Module learning outcomes

Students will be able to:

  • Analyse and evaluate large datasets from different sources.

  • Develop suitable validation criteria for different data types.

  • Create software that extracts chemical knowledge from computational representations of molecules.

  • Appreciate applications of supervised and unsupervised machine learning models in computational chemistry.

  • Implement graph neural networks for molecular property prediction.

Module content

Content separated by sub-module:

  • Macromolecular Structure: accessing and retrieving data from a molecular structure database; performing data validation; gathering statistical information about bond lengths, angles, and torsions.

  • Atmospheric Data: accessing and working with atmospheric data e.g. air pollution data; counterfactual analysis used in for example the analysis of interventions to improve air quality; parameterizations to support atmospheric chemistry modelling.

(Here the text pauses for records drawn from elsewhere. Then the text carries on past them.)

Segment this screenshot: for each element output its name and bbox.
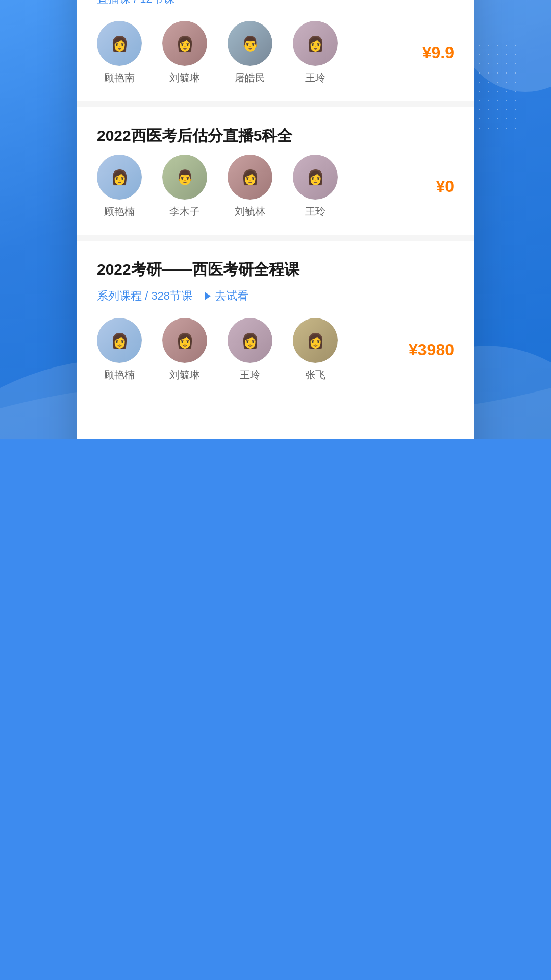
- teacher-item: 👩 刘毓琳: [162, 21, 207, 85]
- teacher-item: 👨 李木子: [162, 155, 207, 218]
- teacher-item: 👩 顾艳楠: [97, 155, 142, 218]
- course-1-lessons: 12节课: [140, 0, 174, 5]
- course-3-footer: 👩 顾艳楠 👩 刘毓琳: [97, 318, 454, 382]
- teacher-item: 👩 刘毓琳: [162, 318, 207, 382]
- try-watch-label: 去试看: [215, 288, 248, 304]
- avatar-li-mu-zi: 👨: [162, 155, 207, 200]
- course-3-price: ¥3980: [409, 340, 454, 359]
- avatar-gu-yan-nan-3: 👩: [97, 318, 142, 363]
- phone-mockup: HD1HD2 4G 📶 📶 788 B/s 🌐 ⏰ 🔕 87 14:00 全部课…: [77, 0, 474, 439]
- teacher-item: 👩 张飞: [293, 318, 338, 382]
- course-3-type: 系列课程: [97, 289, 142, 302]
- teacher-item: 👩 王玲: [293, 21, 338, 85]
- teacher-item: 👩 顾艳南: [97, 21, 142, 85]
- avatar-liu-yu-lin-3: 👩: [162, 318, 207, 363]
- course-2-title: 2022西医考后估分直播5科全: [97, 126, 454, 146]
- avatar-gu-yan-nan-2: 👩: [97, 155, 142, 200]
- teacher-name: 刘毓琳: [169, 368, 200, 382]
- teacher-name: 屠皓民: [235, 71, 265, 85]
- teacher-name: 顾艳南: [104, 71, 135, 85]
- course-3-teachers: 👩 顾艳楠 👩 刘毓琳: [97, 318, 338, 382]
- course-1-price: ¥9.9: [422, 43, 454, 62]
- bottom-spacer: [77, 398, 474, 439]
- avatar-zhang-fei: 👩: [293, 318, 338, 363]
- teacher-name: 顾艳楠: [104, 368, 135, 382]
- teacher-item: 👩 王玲: [228, 318, 272, 382]
- teacher-item: 👨 屠皓民: [228, 21, 272, 85]
- course-list: 2022考研-聚焦考前3小时 直播课 / 12节课 👩: [77, 0, 474, 398]
- course-1-footer: 👩 顾艳南 👩 刘毓琳: [97, 21, 454, 85]
- teacher-item: 👩 王玲: [293, 155, 338, 218]
- avatar-wang-ling: 👩: [293, 21, 338, 66]
- hero-section: 视频课程 匠心原创 录播直播全覆盖，支持离线观看 HD1HD2 4G 📶 📶 7…: [0, 0, 551, 439]
- avatar-wang-ling-2: 👩: [293, 155, 338, 200]
- course-1-meta: 直播课 / 12节课: [97, 0, 454, 7]
- avatar-gu-yan-nan: 👩: [97, 21, 142, 66]
- course-card-1[interactable]: 2022考研-聚焦考前3小时 直播课 / 12节课 👩: [77, 0, 474, 107]
- course-2-price: ¥0: [436, 177, 454, 196]
- teacher-name: 刘毓琳: [169, 71, 200, 85]
- course-3-lessons: 328节课: [151, 289, 192, 302]
- teacher-item: 👩 顾艳楠: [97, 318, 142, 382]
- teacher-name: 王玲: [305, 71, 325, 85]
- teacher-name: 刘毓林: [235, 205, 265, 218]
- teacher-item: 👩 刘毓林: [228, 155, 272, 218]
- course-3-meta: 系列课程 / 328节课: [97, 288, 192, 304]
- course-1-type: 直播课: [97, 0, 131, 5]
- course-2-teachers: 👩 顾艳楠 👨 李木子: [97, 155, 338, 218]
- course-1-sep: /: [134, 0, 140, 5]
- teacher-name: 张飞: [305, 368, 325, 382]
- course-3-sep: /: [145, 289, 151, 302]
- course-1-teachers: 👩 顾艳南 👩 刘毓琳: [97, 21, 338, 85]
- course-card-3[interactable]: 2022考研——西医考研全程课 系列课程 / 328节课 去试看: [77, 241, 474, 398]
- teacher-name: 王玲: [240, 368, 260, 382]
- play-icon: [205, 292, 211, 300]
- bottom-section: [0, 439, 551, 980]
- course-3-meta-row: 系列课程 / 328节课 去试看: [97, 288, 454, 304]
- avatar-liu-yu-lin: 👩: [162, 21, 207, 66]
- avatar-tu-hao-min: 👨: [228, 21, 272, 66]
- try-watch-button[interactable]: 去试看: [205, 288, 248, 304]
- avatar-wang-ling-3: 👩: [228, 318, 272, 363]
- course-card-2[interactable]: 2022西医考后估分直播5科全 👩 顾艳楠: [77, 107, 474, 241]
- course-3-title: 2022考研——西医考研全程课: [97, 259, 454, 280]
- teacher-name: 顾艳楠: [104, 205, 135, 218]
- teacher-name: 李木子: [169, 205, 200, 218]
- avatar-liu-yu-lin-2: 👩: [228, 155, 272, 200]
- course-2-footer: 👩 顾艳楠 👨 李木子: [97, 155, 454, 218]
- teacher-name: 王玲: [305, 205, 325, 218]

  • Machine Learning in Computational Chemistry: bypassing expensive computational chemical calculations using machine learning (ML); representing structures of molecules in computers; using these representations for unsupervised classification and clustering of molecular structures; using neural networks for rapid prediction of potential energies; and using kernel regression to predict molecular properties.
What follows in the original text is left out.